Aider les pauvres ? ou les dominer ?

Aider les pauvres ? ou les dominer ?


Partager cet article

Et si la question elle-même était piégée ? Aider les pauvres ne se discute pas — la fraternité n'est pas une option, c'est une vertu. La vraie question est celle qu'un jeune magistrat de trente ans nommé Alexis de Tocqueville posait dès 1835 : à partir de quel seuil l'aide cesse-t-elle d'émanciper pour commencer à assigner ? Et qui le décide à notre place ?

Il existe, dans certains départements de l'Ouest de la France, des dossiers cartonnés que des conseillers du RSA tiennent encore à jour à la main, malgré l'informatisation générale et les recommandations bruxelloises. Quand on demande à ces conseillers pourquoi ils refusent de tout dématérialiser, ils répondent avec un sourire embarrassé que les bénéficiaires qu'ils suivent depuis dix ans ont besoin d'un objet physique qui les rattache à un être humain. Une chemise verte. Une étiquette à leur nom. Une signature manuscrite. Faute de quoi le rendez-vous trimestriel devient une transaction administrative, et la transaction administrative, à la longue, ne soigne personne.

Je tiens ce détail d'un conseiller que j'ai rencontré l'an dernier dans une de ces administrations sociales. Il ne m'a rien dit de scandaleux. Il m'a seulement raconté qu'au bout de dix ans, il était devenu, pour certains de ses bénéficiaires, à peu près la seule personne qui les voyait à intervalles réguliers. La famille s'était éloignée ; les voisins ne se parlaient plus ; la paroisse — quand il y en avait eu une — avait fermé. L'État social s'était mis à occuper, par défaut, des fonctions humaines qu'aucune machine ne sait remplir et qu'aucune politique publique n'avait jamais entendu remplir au départ.

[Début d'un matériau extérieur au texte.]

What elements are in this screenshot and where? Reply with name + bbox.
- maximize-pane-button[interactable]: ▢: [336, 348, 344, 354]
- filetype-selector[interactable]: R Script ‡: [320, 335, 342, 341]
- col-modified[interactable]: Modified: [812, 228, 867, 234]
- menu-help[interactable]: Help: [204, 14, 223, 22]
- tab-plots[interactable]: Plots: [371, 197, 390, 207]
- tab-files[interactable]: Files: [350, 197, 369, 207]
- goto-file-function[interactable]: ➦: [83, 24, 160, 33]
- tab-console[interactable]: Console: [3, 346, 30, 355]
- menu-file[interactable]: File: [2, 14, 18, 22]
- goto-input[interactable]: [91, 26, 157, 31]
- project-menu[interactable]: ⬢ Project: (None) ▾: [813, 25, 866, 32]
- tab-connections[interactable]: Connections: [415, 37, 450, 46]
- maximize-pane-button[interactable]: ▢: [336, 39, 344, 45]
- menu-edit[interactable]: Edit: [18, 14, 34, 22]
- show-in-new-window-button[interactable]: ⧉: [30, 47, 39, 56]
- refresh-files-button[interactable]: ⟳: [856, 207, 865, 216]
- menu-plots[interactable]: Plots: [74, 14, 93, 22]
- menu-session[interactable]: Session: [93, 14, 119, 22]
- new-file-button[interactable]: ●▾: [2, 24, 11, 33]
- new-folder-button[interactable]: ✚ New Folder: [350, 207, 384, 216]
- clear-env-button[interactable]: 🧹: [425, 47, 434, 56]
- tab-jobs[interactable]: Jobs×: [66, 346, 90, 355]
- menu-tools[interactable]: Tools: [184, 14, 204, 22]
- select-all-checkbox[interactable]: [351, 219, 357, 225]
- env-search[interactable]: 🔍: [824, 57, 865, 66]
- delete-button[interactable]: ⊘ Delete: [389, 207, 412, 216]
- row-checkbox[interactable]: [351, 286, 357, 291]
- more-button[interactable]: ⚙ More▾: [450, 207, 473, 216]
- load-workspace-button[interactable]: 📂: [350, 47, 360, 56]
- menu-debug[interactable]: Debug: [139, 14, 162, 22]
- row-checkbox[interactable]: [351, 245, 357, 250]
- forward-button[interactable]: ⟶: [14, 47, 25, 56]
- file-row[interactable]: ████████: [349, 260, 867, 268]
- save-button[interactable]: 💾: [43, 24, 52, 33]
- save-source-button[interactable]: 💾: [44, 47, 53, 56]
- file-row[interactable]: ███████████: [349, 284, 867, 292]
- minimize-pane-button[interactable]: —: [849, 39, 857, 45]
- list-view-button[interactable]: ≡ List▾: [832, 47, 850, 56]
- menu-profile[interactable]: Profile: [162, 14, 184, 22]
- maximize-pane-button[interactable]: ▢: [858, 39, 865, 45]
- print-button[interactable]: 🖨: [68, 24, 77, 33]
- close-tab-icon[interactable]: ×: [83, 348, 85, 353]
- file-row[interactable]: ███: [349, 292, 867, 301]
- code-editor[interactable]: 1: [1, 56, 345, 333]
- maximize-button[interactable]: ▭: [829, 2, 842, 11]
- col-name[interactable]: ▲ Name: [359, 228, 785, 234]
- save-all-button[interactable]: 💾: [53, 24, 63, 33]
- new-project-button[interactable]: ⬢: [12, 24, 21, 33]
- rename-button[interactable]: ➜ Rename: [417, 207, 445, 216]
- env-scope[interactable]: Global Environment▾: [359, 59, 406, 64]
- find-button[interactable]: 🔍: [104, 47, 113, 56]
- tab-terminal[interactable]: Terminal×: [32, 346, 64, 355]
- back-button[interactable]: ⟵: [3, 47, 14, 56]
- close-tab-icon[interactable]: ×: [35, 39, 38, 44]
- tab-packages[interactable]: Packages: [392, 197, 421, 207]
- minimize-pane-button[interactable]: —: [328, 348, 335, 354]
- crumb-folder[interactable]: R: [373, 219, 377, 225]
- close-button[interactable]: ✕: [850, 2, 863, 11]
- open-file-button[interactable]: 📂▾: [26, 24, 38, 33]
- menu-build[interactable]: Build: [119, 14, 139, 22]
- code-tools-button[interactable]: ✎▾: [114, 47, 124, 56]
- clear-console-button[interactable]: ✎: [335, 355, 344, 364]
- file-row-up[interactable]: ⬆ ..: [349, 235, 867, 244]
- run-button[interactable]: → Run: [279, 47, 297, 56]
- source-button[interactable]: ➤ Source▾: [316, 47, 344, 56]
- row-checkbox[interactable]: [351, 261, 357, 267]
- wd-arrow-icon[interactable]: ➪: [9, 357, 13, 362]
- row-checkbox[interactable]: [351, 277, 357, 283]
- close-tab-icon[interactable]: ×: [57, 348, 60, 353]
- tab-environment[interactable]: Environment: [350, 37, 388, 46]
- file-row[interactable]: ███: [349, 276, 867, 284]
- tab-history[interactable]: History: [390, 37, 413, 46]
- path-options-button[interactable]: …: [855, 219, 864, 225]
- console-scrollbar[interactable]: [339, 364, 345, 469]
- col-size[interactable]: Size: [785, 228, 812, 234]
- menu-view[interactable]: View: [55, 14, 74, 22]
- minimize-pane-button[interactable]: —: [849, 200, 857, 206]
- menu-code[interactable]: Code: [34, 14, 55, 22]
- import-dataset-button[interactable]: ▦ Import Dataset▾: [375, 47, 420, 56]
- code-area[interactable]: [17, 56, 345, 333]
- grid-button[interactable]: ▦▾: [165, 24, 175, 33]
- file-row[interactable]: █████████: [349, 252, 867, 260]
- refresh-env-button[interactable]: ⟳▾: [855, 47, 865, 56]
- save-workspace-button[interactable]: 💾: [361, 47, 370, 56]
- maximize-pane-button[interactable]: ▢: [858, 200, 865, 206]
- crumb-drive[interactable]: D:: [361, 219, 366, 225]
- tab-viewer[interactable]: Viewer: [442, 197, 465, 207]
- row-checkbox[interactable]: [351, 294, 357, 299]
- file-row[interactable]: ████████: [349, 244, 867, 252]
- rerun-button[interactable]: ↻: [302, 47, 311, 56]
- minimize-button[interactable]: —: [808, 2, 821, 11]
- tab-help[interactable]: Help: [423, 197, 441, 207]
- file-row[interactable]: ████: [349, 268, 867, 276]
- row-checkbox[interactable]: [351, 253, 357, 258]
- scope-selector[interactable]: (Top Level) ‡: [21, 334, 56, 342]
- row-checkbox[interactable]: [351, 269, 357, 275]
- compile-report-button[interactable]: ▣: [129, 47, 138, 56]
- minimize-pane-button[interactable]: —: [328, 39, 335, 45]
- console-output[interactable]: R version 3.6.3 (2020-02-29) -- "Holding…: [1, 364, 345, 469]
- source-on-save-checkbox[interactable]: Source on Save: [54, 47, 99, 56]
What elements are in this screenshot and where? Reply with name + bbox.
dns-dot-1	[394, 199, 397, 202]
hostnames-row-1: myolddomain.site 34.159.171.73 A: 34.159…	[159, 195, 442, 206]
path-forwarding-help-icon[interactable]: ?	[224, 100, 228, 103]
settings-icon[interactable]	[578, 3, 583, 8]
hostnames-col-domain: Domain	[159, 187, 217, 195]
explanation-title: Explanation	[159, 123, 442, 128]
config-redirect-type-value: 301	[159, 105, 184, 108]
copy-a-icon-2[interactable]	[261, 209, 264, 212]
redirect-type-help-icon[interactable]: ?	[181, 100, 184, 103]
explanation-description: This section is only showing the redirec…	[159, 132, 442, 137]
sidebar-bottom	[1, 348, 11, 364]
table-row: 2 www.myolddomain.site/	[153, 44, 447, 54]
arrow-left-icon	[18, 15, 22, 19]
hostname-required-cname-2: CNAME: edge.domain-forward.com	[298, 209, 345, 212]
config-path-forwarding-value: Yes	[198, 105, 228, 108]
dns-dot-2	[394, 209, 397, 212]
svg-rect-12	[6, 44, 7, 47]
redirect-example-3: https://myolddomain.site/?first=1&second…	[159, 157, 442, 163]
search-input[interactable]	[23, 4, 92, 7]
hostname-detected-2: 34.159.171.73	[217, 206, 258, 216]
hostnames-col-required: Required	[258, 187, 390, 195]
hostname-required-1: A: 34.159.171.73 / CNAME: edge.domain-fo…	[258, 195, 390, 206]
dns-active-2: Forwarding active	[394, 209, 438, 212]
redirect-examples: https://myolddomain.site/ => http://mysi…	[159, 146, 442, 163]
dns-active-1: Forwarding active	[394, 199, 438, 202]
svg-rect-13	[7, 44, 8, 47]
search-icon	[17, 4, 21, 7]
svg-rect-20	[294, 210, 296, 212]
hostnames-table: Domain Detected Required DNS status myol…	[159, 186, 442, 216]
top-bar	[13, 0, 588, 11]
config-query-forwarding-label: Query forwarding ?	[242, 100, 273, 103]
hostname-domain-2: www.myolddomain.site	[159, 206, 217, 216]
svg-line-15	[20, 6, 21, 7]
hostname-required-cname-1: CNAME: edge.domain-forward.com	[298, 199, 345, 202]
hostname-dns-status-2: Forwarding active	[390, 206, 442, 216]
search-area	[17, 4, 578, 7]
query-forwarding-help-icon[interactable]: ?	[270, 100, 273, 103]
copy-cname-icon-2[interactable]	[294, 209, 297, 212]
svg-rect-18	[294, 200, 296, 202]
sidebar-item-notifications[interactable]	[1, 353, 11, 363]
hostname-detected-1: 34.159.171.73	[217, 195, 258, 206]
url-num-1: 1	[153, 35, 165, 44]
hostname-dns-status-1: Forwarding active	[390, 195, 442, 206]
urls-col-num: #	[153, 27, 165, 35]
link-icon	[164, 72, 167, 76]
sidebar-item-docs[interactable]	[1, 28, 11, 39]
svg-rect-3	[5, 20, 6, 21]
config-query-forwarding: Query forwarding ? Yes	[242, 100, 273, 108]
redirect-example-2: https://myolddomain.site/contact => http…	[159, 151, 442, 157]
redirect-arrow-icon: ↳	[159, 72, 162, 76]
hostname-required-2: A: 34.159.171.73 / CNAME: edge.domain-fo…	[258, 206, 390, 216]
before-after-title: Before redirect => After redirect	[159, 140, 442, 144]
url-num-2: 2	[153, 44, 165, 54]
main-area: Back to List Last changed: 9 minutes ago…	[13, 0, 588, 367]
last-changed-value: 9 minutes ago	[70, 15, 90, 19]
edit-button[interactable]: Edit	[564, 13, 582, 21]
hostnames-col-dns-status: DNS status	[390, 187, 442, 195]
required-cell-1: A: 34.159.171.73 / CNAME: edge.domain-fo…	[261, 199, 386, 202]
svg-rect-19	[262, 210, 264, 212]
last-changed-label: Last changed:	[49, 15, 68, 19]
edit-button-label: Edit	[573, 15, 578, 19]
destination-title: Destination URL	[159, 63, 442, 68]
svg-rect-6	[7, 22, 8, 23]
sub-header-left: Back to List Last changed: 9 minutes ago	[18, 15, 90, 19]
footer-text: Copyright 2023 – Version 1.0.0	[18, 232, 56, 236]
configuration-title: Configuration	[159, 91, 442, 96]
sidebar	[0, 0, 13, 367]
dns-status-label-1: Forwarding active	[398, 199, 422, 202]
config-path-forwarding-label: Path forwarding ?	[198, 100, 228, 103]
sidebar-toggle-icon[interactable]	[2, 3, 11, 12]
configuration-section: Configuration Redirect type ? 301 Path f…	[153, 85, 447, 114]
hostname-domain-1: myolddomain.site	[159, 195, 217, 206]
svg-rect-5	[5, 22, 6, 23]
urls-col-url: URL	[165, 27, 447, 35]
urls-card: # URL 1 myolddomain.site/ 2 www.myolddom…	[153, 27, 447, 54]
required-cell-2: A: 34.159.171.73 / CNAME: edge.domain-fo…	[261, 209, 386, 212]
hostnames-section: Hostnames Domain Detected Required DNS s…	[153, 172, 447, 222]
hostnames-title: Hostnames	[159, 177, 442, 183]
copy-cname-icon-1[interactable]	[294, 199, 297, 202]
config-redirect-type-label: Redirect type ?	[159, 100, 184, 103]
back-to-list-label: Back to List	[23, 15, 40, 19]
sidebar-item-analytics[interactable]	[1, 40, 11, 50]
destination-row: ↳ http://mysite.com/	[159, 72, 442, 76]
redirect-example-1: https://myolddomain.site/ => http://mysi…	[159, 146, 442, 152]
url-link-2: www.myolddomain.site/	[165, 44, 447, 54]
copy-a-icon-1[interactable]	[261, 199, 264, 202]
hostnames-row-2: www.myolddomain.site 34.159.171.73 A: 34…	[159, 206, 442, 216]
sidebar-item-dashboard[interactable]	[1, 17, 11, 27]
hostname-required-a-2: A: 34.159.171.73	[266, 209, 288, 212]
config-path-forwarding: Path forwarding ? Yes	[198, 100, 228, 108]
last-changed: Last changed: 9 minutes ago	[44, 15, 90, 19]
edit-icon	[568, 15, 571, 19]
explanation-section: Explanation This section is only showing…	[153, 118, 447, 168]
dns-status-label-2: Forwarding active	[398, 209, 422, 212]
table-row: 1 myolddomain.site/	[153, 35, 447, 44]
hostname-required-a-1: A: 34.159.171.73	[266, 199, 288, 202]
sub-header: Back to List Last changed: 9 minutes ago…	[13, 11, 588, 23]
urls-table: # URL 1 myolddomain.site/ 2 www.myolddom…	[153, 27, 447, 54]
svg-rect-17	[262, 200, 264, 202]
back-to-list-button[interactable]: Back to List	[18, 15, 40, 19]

La question — aider les pauvres, est-ce les avachir ? — est posée tous les six mois dans les colonnes des hebdomadaires français, et tous les six mois on y répond mal, parce qu'on y répond trop vite. La gauche, par tropisme casanier, conclut qu'il faut aider sans condition. La droite, par tropisme inverse, conclut qu'il faut conditionner ou supprimer. Les deux se trompent ensemble, et de la même façon — en réduisant la question à un curseur que l'on déplacerait d'un cran à droite ou d'un cran à gauche. La question vraie est ailleurs. Elle est de savoir si une société libre peut indéfiniment déléguer à l'État ce qu'elle ne sait plus faire entre voisins, en famille, en paroisse, en associations.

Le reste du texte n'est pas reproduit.